▸ **TASK OBJECTIVE**
Find how many lines in the material hold the word "worldwide", then state that number and nothing more.

=== Section Start ===

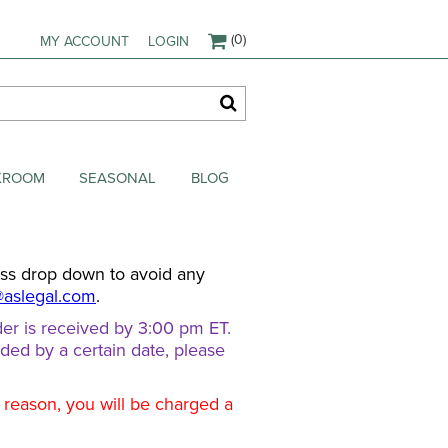
(0)
MY ACCOUNT
LOGIN
AKROOM
SEASONAL
BLOG
ess drop down to avoid any
@aslegal.com
.
er is received by 3:00 pm ET.
eded by a certain date, please
d reason, you will be charged a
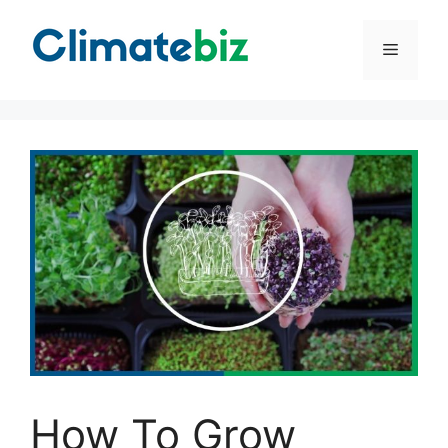
Skip
to
Menu
content
How To Grow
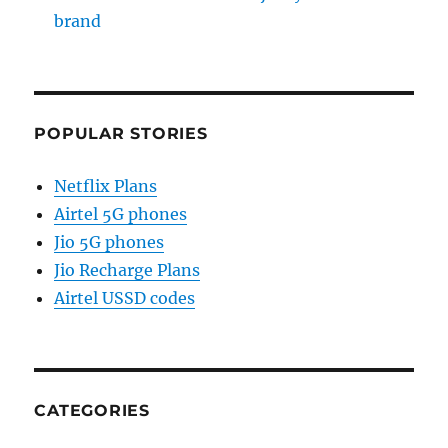
brand
POPULAR STORIES
Netflix Plans
Airtel 5G phones
Jio 5G phones
Jio Recharge Plans
Airtel USSD codes
CATEGORIES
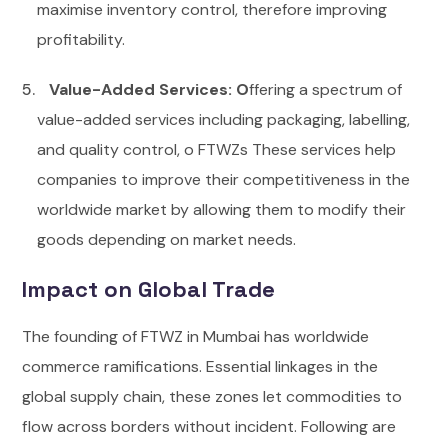
maximise inventory control, therefore improving
profitability.
Value-Added Services: O
ffering a spectrum of
value-added services including packaging, labelling,
and quality control, o FTWZs These services help
companies to improve their competitiveness in the
worldwide market by allowing them to modify their
goods depending on market needs.
Impact on Global Trade
The founding of FTWZ in Mumbai has worldwide
commerce ramifications. Essential linkages in the
global supply chain, these zones let commodities to
flow across borders without incident. Following are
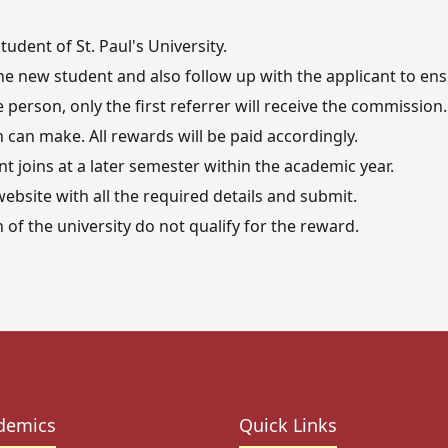
udent of St. Paul's University.
e new student and also follow up with the applicant to ensu
person, only the first referrer will receive the commission.
n can make. All rewards will be paid accordingly.
ent joins at a later semester within the academic year.
ebsite with all the required details and submit.
of the university do not qualify for the reward.
demics
Quick Links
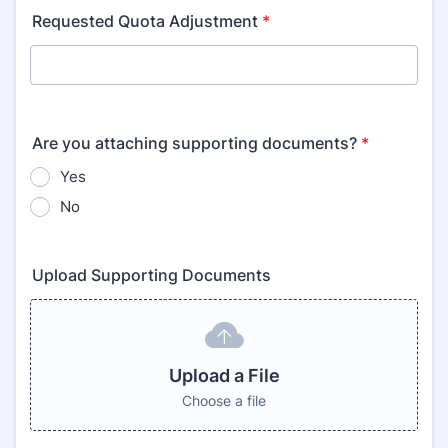
Requested Quota Adjustment
*
Are you attaching supporting documents?
*
Yes
No
Upload Supporting Documents
Upload a File
Choose a file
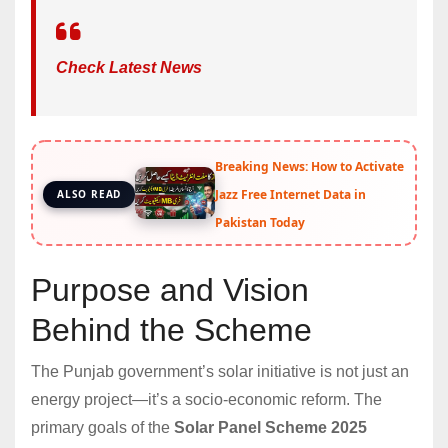
Check Latest News
Breaking News: How to Activate
Jazz Free Internet Data in
ALSO READ
Pakistan Today
Purpose and Vision
Behind the Scheme
The Punjab government’s solar initiative is not just an
energy project—it’s a socio-economic reform. The
primary goals of the
Solar Panel Scheme 2025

=== Section End ===

▸ **ANSWER TO THIS PROBLEM**
2